Our methods are ethical.
- We balance the public’s need for information against potential harm to sources and subjects.
- We show compassion for those who may be affected by news coverage and use heightened sensitivity when dealing with juveniles, victims of trauma, and sources or subjects who are inexperienced or unable to give consent.
- We operate according to the principle that private people have a greater right to control information about themselves than public figures and others who seek power, influence, or attention. We weigh the consequences of publishing or broadcasting personal information.
- We don’t “punch down”; we don’t target people who don’t represent an institution or institutional power except in cases where reporting on them is clearly in the public interest.
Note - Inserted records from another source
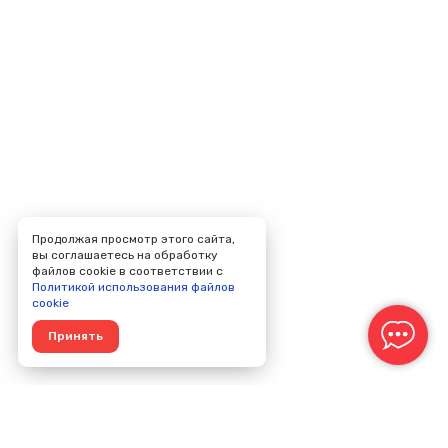
Продолжая просмотр этого сайта,
вы соглашаетесь на обработку
файлов cookie в соответствии с
Политикой использования файлов
cookie
Принять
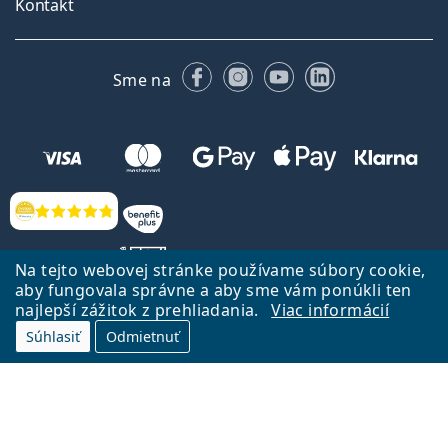
Kontakt
Facebooku
Instagrame
YouTube
LinkedIn
Sme na
Hodnotenia
Na tejto webovej stránke používame súbory cookie,
aby fungovala správne a aby sme vám ponúkli ten
najlepší zážitok z prehliadania.
Viac informácií
Späť na Úvodnu stránku
Prejsť hore
Súhlasiť
Odmietnuť
Lentiamo.sk vlastní a prevádzkuje spoločnosť Lentiamo s.r.o., Česká
republika
Sme tu pre Vás už 18 rokov.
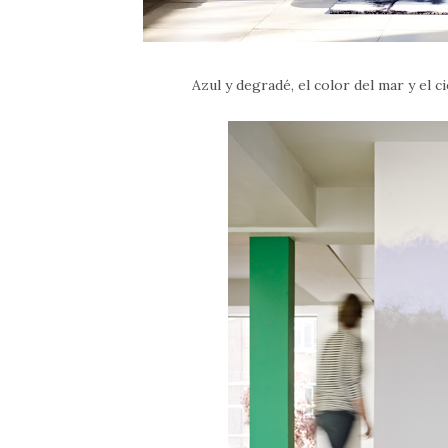
Azul y degradé, el color del mar y el c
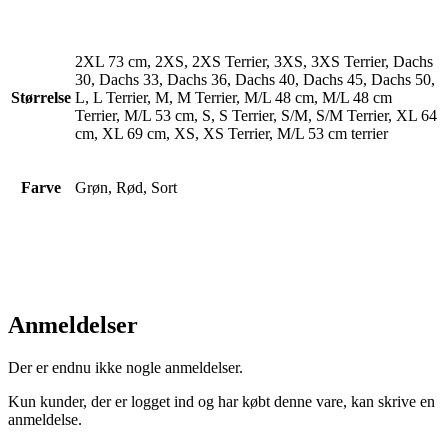
2XL 73 cm, 2XS, 2XS Terrier, 3XS, 3XS Terrier, Dachs
30, Dachs 33, Dachs 36, Dachs 40, Dachs 45, Dachs 50,
Størrelse
L, L Terrier, M, M Terrier, M/L 48 cm, M/L 48 cm
Terrier, M/L 53 cm, S, S Terrier, S/M, S/M Terrier, XL 64
cm, XL 69 cm, XS, XS Terrier, M/L 53 cm terrier
Farve
Grøn, Rød, Sort
Anmeldelser
Der er endnu ikke nogle anmeldelser.
Kun kunder, der er logget ind og har købt denne vare, kan skrive en
anmeldelse.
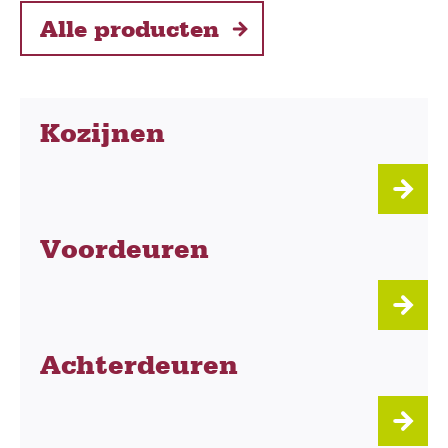
Alle producten
Kozijnen
Voordeuren
Achterdeuren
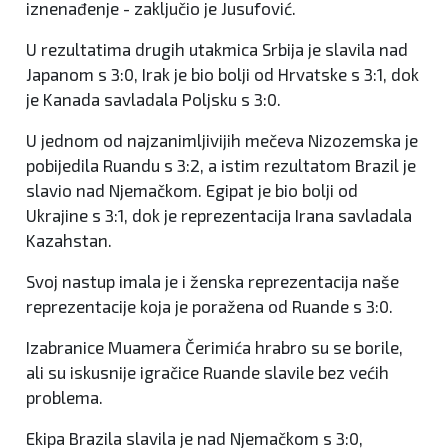
iznenađenje - zaključio je Jusufović.
U rezultatima drugih utakmica Srbija je slavila nad
Japanom s 3:0, Irak je bio bolji od Hrvatske s 3:1, dok
je Kanada savladala Poljsku s 3:0.
U jednom od najzanimljivijih mečeva Nizozemska je
pobijedila Ruandu s 3:2, a istim rezultatom Brazil je
slavio nad Njemačkom. Egipat je bio bolji od
Ukrajine s 3:1, dok je reprezentacija Irana savladala
Kazahstan.
Svoj nastup imala je i ženska reprezentacija naše
reprezentacije koja je poražena od Ruande s 3:0.
Izabranice Muamera Čerimića hrabro su se borile,
ali su iskusnije igračice Ruande slavile bez većih
problema.
Ekipa Brazila slavila je nad Njemačkom s 3:0,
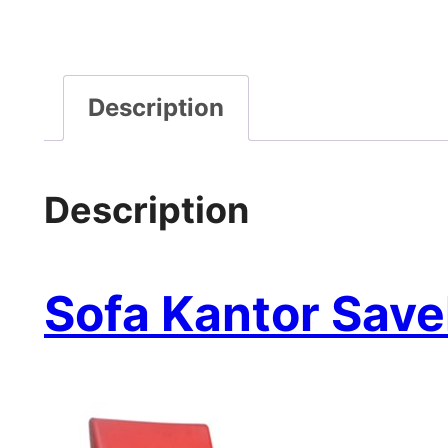
Description
Description
Sofa Kantor Save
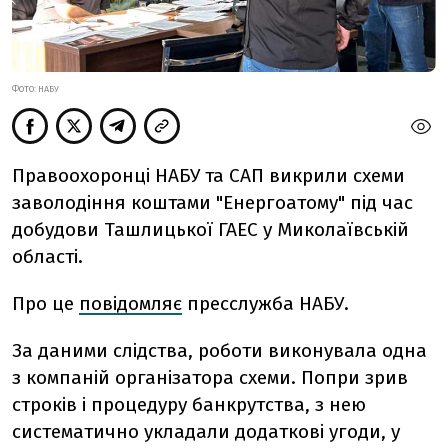
ФОТО: НАБУ
Правоохоронці НАБУ та САП викрили схеми
заволодіння коштами "Енергоатому" під час
добудови Ташлицької ГАЕС у Миколаївській
області.
Про це
повідомляє
пресслужба НАБУ.
За даними слідства, роботи виконувала
одна
з компаній організатора схеми
. Попри зрив
строків і процедуру банкрутства, з нею
систематично укладали додаткові угоди, у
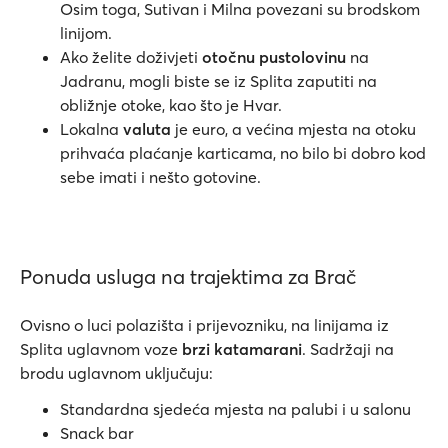
Osim toga, Sutivan i Milna povezani su brodskom
linijom.
Ako želite doživjeti
otočnu pustolovinu
na
Jadranu, mogli biste se iz Splita zaputiti na
obližnje otoke, kao što je Hvar.
Lokalna
valuta
je euro, a većina mjesta na otoku
prihvaća plaćanje karticama, no bilo bi dobro kod
sebe imati i nešto gotovine.
Ponuda usluga na trajektima za Brač
Ovisno o luci polazišta i prijevozniku, na linijama iz
Splita uglavnom voze
brzi katamarani
. Sadržaji na
brodu uglavnom uključuju:
Standardna sjedeća mjesta na palubi i u salonu
Snack bar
- As a Jewish publication, we operate from the baseline editorial position that there should be a just solution in Israel/Palestine. We believe that conducting reporting motivated by a concern for the human rights of everyone in the region is in keeping with journalistic best practices.
- We label commentary and disclose all affiliations that help provide context for commentators’ positions.
Our work is independent.
- We avoid conflicts of interest. As a magazine of the Jewish left, we report on a community of which we are also a part, but we carefully consider the distance between writer, editor, and subject when assigning a piece. When a conflict is unavoidable, we disclose it to our readers.
- We refuse favors, fees, free travel, and special treatment that could compromise the integrity or impartiality of our work, or damage the credibility of our journalists.
- The editorial staff may align on policy ideas, but not on candidates. We do not endorse candidates for public office. When we publish op-eds by politicians, we do so in order to get their positions on the record.
- We report on social movements with skepticism and rigor, and arrive at our own independent conclusions; we do not provide a mouthpiece for them to promote their work or their campaigns on our platform. We do not publish open letters.
- We don’t pay for access to information.
- We arrive at all editorial decisions independently. We inform our major donors that they will be accorded no influence over our coverage.
- Our sources do not receive the right to review the pieces in which their information appears.
- We evaluate our advertisers according to the same standard as donations to Jewish Currents, consistent with the policy and code of ethics outlined here.
- We distinguish news from advertising and shun hybrids that blur the lines between the two. We prominently label all sponsored content.
We would like to thank the Institute for Nonprofit News (INN), the Society for Professional Journalists, and fellow INN members including Chalkbeat, ProPublica, and The Texas Tribune, whose statements on ethics and editorial independence informed our policies.